Yesterday, for the first time in probably a decade, I went out shopping for new jeans.  All I can say is: times have changed.

Jeans are my pants of preference*.  I say that even though in the last few years, and especially when I worked at the airport, my work has required me to wear somewhat dressier casual wear.  But anytime I can, I switch into jeans or cargo pants.  Comfort rules, right up there with practicality.

The problem is, living in the Netherlands and cycling all the time, my jeans tend to wear out in places they didn’t used to wear out.  When I was a kid it was always the knees, or the bottom hem on the leg, that went first.  This resulted in having a collection of jean cut-offs as well.  But here in Holland it’s the inside of the upper leg that goes, just below the crotch, the consequence of sitting on a bicycle saddle and pumping one’s legs up and down, hour after hour, day after day.

The last time I needed new jeans, probably 5 years ago, I bought three pairs online from LL Bean.  The dollar exchange rate was really good, and with the company’s 100% satisfaction guarantee, I had nothing to lose if I had to send the order back for a different size or style.  In the end, with careful measurement, the first order was spot on, so no worries.  Those jeans have served me well, but now two of them have definite holes just below the crotch, and the third pair is on the way.
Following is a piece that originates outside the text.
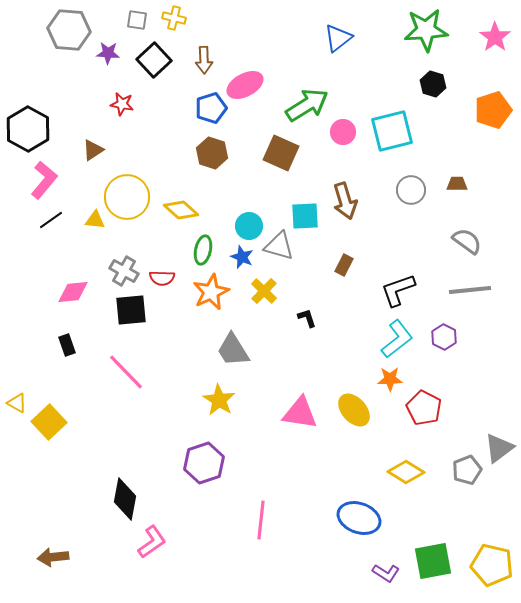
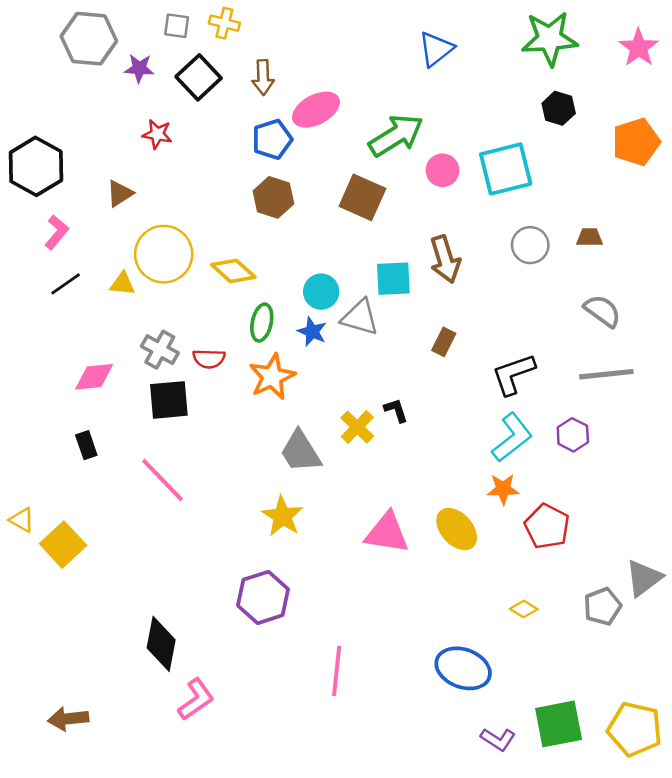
pink L-shape: (44, 180) -> (57, 232), size x0.7
yellow cross: (264, 291) -> (357, 427), moved
yellow diamond: (406, 472) -> (524, 609), size x0.6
The first time I can remember buying jeans was when I was 7 and living in the swamps in Florida, where my father temporarily worked for a drug and alcohol rehabilitation center.  The nearest town was Okeechobee, a cow town if ever there was one.  (Rural Florida, away from the tourist attractions and retirement villages, is remarkably “country”.)  I can remember going with my mother and brother, Paul, into a sleepy, musty clothing store, full of jeans and cowboy boots and shirts with fake mother-of-pearl snaps,  and emerging with a pair of Wrangler jeans, the fabric so stiff and thick I could hardly put my legs through them.  It took literally months of wear and washing for those jeans to become comfortable.

Well, I can tell you: jeans aren’t what they used to be.  Yesterday I looked at literally hundreds of pairs of “jeans”, all the while my sense of despair and betrayal growing as I examined the flimsy fabric, the weird cuts, the ridiculous stylish accents.  Whatever happened to a good ole pair of jeans?  What was so wrong with real denim, deep pockets, and a proper waist?  Most of what is on offer seems half worn even before it’s sold: faded, scratched, softened, bleached, and some even with holes burned into them (!) – que es el punto?

I had just about given up hope when, in the backest corner of a large department store, I stumbled upon a small collection of Lee jeans, from the USA.  I’ve never bought Lee’s before, but slipping them on in the changing room after – I kid you not – at least 25 other brands, I was overcome with that authentic “I got my jeans on” feeling.

So today, I’m steppin’ out with my girl to the movies (“Precious“), and I’m gonna wear my new jeans.

* Brits: read “trousers”.  I once caused a stir at the dinner table during summer school at my ordination training in England by expressing my hope that the hot August weather would remain so that we could all stay wearing shorts.  The reason I cited:  “I’ve only brought one pair of pants along”.

One thought on “Jeans

  1. This is exactly why, whenever I go to the states, whether I need a pair or not, I always (repeat ALWAYS) buy a new pair of jeans (Levi’s, Wranglers and on occasion Lee’s).